Page MenuHomePhabricator

all log producers need to use the logstash LVS endpoint
Closed, ResolvedPublic

Description

Since we are replacing logstash100[1-3] with logstash100[7-9], all log producers which currently access one of the logstash node directly need to be reconfigured. Using the LVS endpoint is the obvious solution (logstash.svc.eqiad.wmnet).

Event Timeline

It seems striker, maps and aqs need fixing.

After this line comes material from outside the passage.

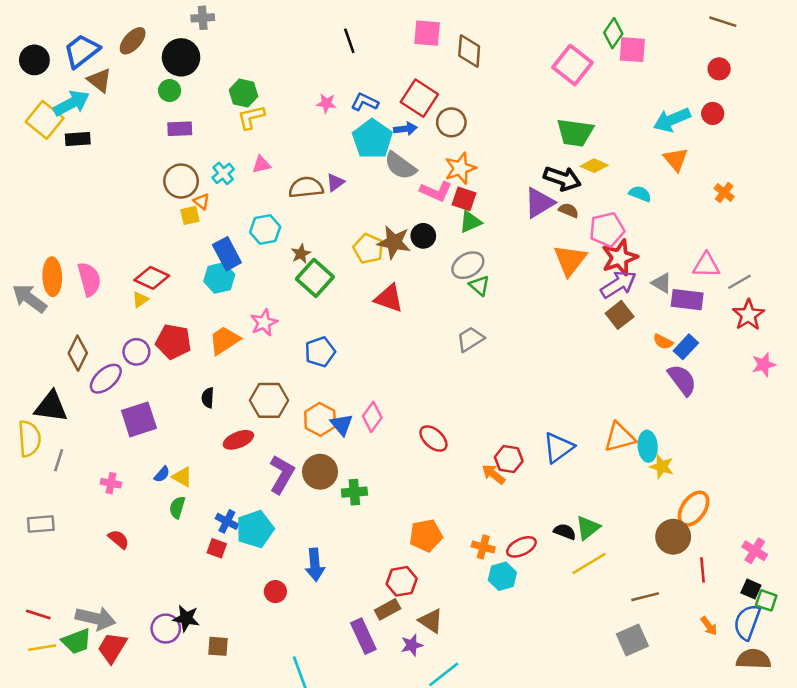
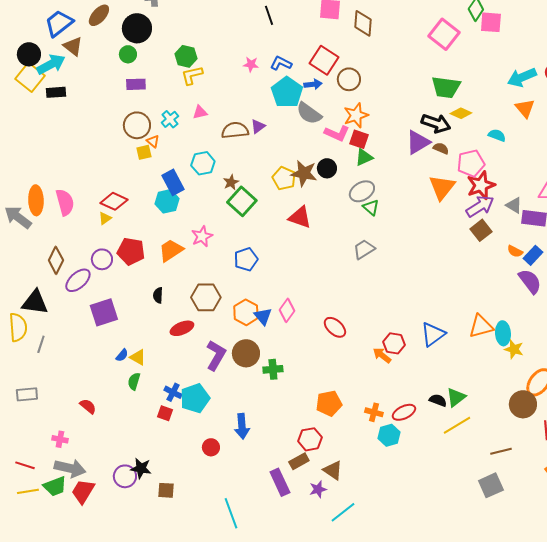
black circle: (34, 60) -> (29, 54), moved
pink cross: (111, 483) -> (60, 439), moved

Change 376500 had a related patch set uploaded (by Ladsgroup; owner: Amir Sarabadani):
[operations/puppet@production] service: Use LVS endpoint for logstash

https://gerrit.wikimedia.org/r/376500

Mentioned in SAL (#wikimedia-operations) [2017-09-27T12:47:34Z] <akosiaris> T175242 disable puppet across aqs kafka maps maps-test ores restbase restbase-dev sca scb wtp clusters for merging https://gerrit.wikimedia.org/r/#/c/376500/

Change 376500 merged by Alexandros Kosiaris:
[operations/puppet@production] service: Use LVS endpoint for logstash

https://gerrit.wikimedia.org/r/376500

Mentioned in SAL (#wikimedia-operations) [2017-09-27T12:54:53Z] <akosiaris> T175242 enabled puppet in aqs kafka maps maps-test selected hosts and ran puppet manually.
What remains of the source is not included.